Earlier this year self-taught animator Nina Paley used an interesting combination of P2P and physical merchandise sales to turn a profit on her film Sita Sings the Blues.

Concerned more with art for arts sake her first and only concern was putting the movie in the hands of the audience so they could enjoy her creation as much as she has.

She writes:

The whole struggle with our broken copyright system turned me into a Free Culture activist. I’m actually going to release all my old Nina’s Adventures and Fluff comics under a Share Alike (copyleft) license too. I saw what happened to Annette Hanshaw’s beautiful recordings: they got locked up so no one could hear them. I didn’t want that to happen to my film. My first concern is Art, and Art has no life if people can’t share it.

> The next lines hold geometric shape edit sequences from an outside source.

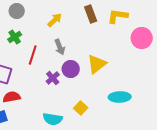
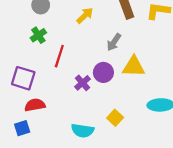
gray arrow: (60, 47) -> (114, 42), moved, turned 56
yellow triangle: (97, 64) -> (134, 67), turned 40

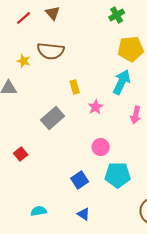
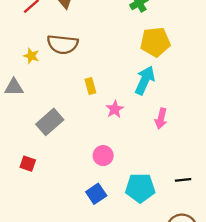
gray rectangle: (53, 118) -> (50, 122), moved
pink circle: (101, 147) -> (103, 156), moved
red square: (21, 154) -> (28, 164), turned -32

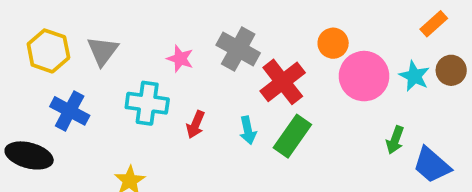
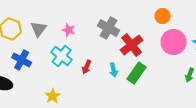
orange circle: (333, 43) -> (163, 16), moved
pink star: (180, 59) -> (69, 30), moved
cyan cross: (147, 103) -> (62, 56), turned 30

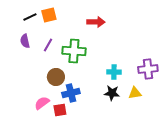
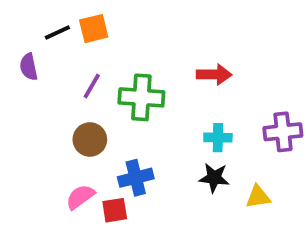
red arrow: (96, 22) -> (214, 74), moved
purple semicircle: (25, 41) -> (29, 67), moved
brown circle: (56, 77) -> (90, 139), moved
yellow triangle: (135, 93) -> (258, 197), moved

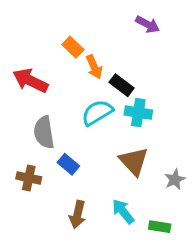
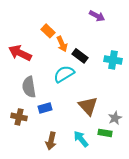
cyan cross: (138, 113) -> (113, 60), moved
blue rectangle: (68, 164) -> (45, 108), turned -56
green rectangle: (160, 227) -> (105, 133), moved

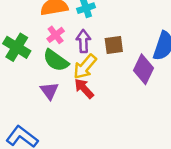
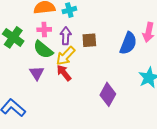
pink cross: (56, 35) -> (44, 30), turned 32
purple diamond: (143, 69) -> (108, 94), moved

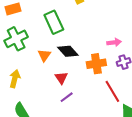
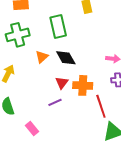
orange cross: (96, 64) -> (83, 85), moved
red triangle: (61, 78) -> (62, 83), moved

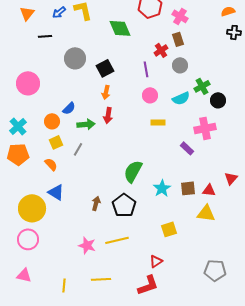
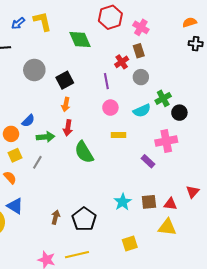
green semicircle: (133, 171) -> (84, 152), moved, turned -60

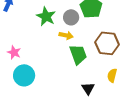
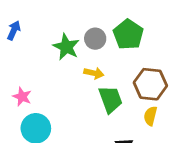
gray circle: (71, 17) -> (95, 39), moved
yellow semicircle: (112, 75) -> (150, 116), moved

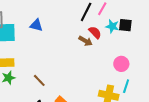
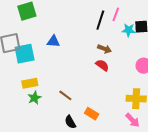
red semicircle: (95, 32) -> (102, 65), moved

To recoup her costs Paley sells movie-related merchandise like t-shirts, pins, and movie prints. So far she’s been able to to make a net profit of $55,000 on the venture.

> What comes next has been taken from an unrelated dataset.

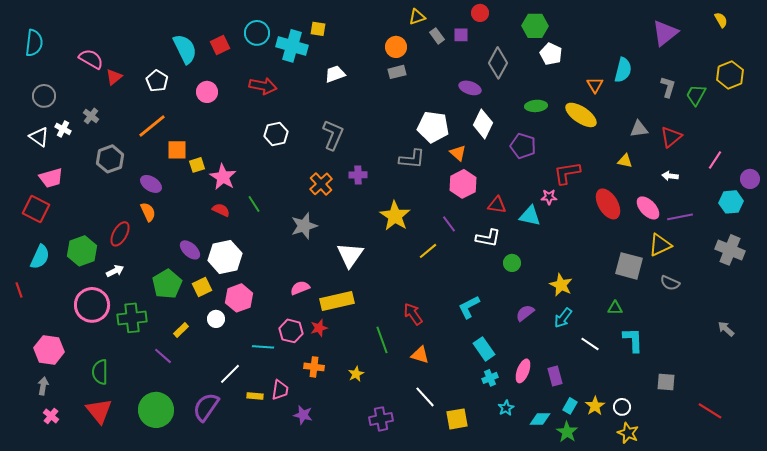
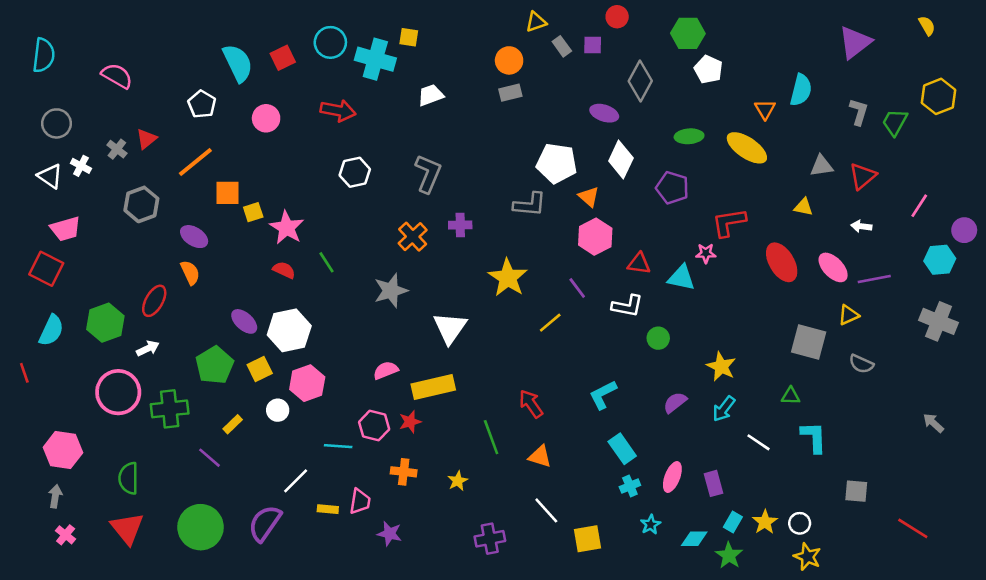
red triangle: (114, 77) -> (147, 139), moved
yellow triangle: (660, 245) -> (848, 315), size x0.7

“What I have learned is that the more freely you show the film, the more audiences will buy the DVD and surrounding merchandise,” she says. “With a normal theatrical release you have to spend so much money on advertising and promotion that most independent films lose money.”

Last November the Indie film Ink was leaked to BitTorrent and the movie’s writer and director expressed their happiness with the turn of events

Though obviously not “excited that people are seeing the film without paying” they definitely enjoyed the “enormous amount of exposure” that availability on BitTorrent gave them.

“Knowing there’s absolutely nothing we can do about it, we’ve embraced the piracy and are just happy Ink is getting unprecedented exposure,” they said. It’s a little different being that they weren’t responsible for making the movie available on P2P, but the movie was surely seen by many more people than it would have otherwise, and could give them opportunities in the future that were not available to them before.

The real benefit of P2P is that it allows budding movie directors to reach fans like never before, so amidst all the talk of a P2P crackdown the govt needs to be reminded that it does have legitimate uses as well.